■ REQUIRED ACTION ■
Line by line, set down all the data below exactly, omitting any picture.

■ INFORMATION SUPPLIED ■
● ● ● ●
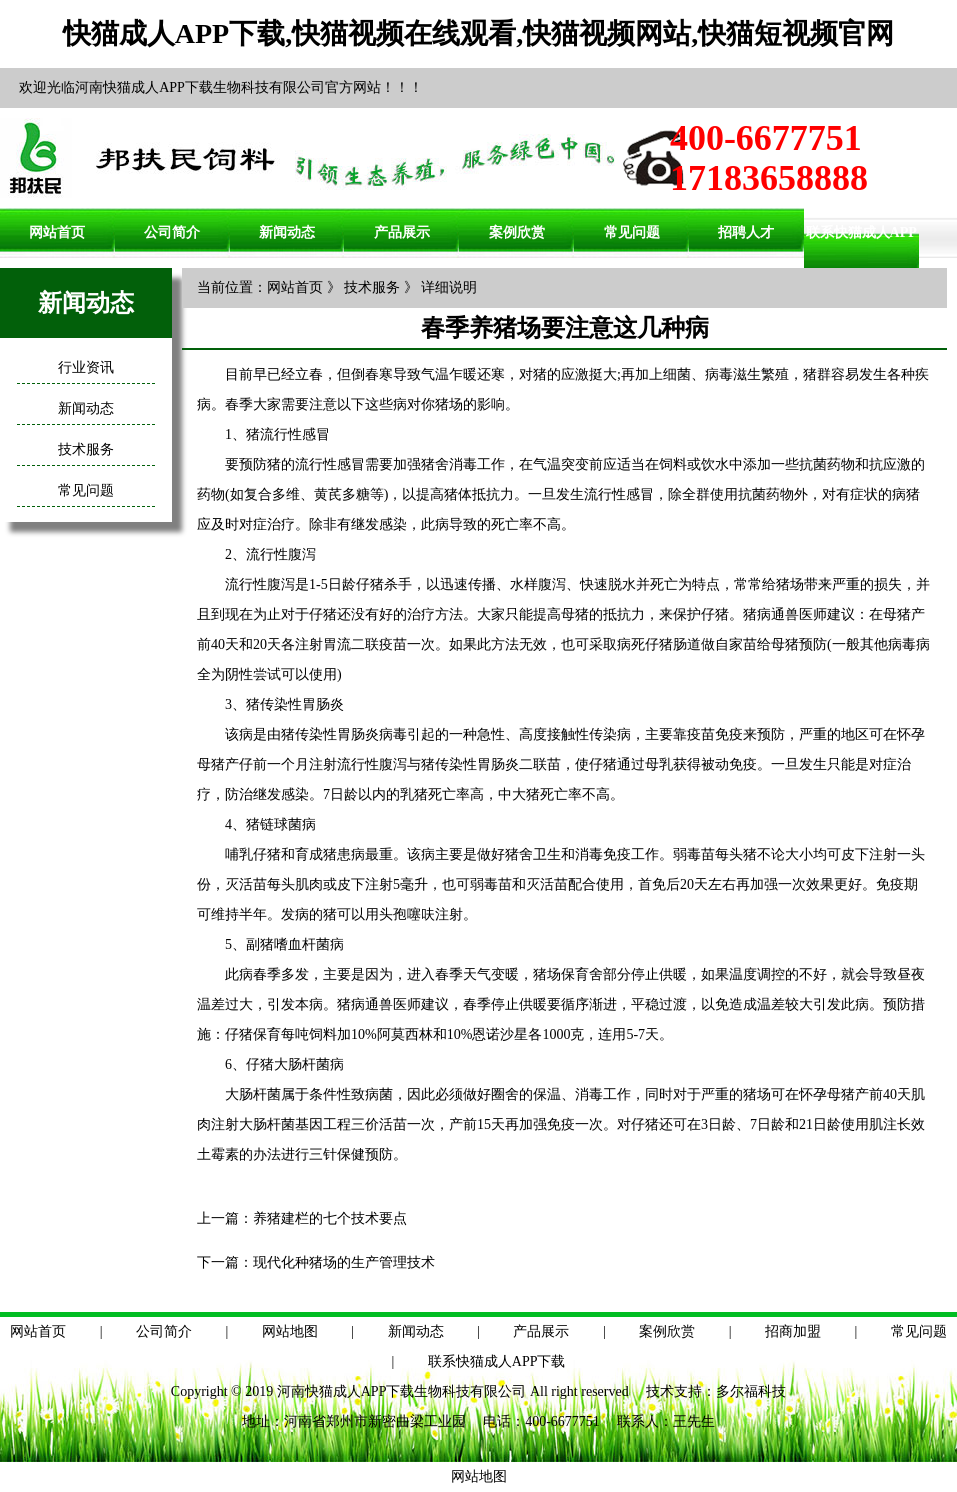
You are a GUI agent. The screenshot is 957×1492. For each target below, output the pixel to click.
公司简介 (172, 232)
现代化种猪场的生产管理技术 (344, 1262)
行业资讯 (86, 367)
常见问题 (632, 232)
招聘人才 (746, 232)
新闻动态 (287, 232)
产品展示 (402, 232)
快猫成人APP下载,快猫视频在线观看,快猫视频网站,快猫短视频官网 (478, 33)
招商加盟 (793, 1331)
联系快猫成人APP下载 (497, 1361)
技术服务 (86, 449)
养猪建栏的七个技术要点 (330, 1218)
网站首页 (57, 232)
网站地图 (290, 1331)
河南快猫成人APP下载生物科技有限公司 (402, 1391)
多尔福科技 (751, 1391)
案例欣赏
● ● ● ●
■ SOLUTION FOR THIS TASK ■
You are a GUI agent. The screenshot is 957×1492. For each target below, output the pixel to click.
公司简介 (172, 232)
现代化种猪场的生产管理技术 (344, 1262)
行业资讯 (86, 367)
常见问题 (632, 232)
招聘人才 (746, 232)
新闻动态 (287, 232)
产品展示 (402, 232)
快猫成人APP下载,快猫视频在线观看,快猫视频网站,快猫短视频官网 (478, 33)
招商加盟 (793, 1331)
联系快猫成人APP下载 (497, 1361)
技术服务 (86, 449)
养猪建栏的七个技术要点 (330, 1218)
网站首页 (57, 232)
网站地图 (290, 1331)
河南快猫成人APP下载生物科技有限公司 (402, 1391)
多尔福科技 (751, 1391)
案例欣赏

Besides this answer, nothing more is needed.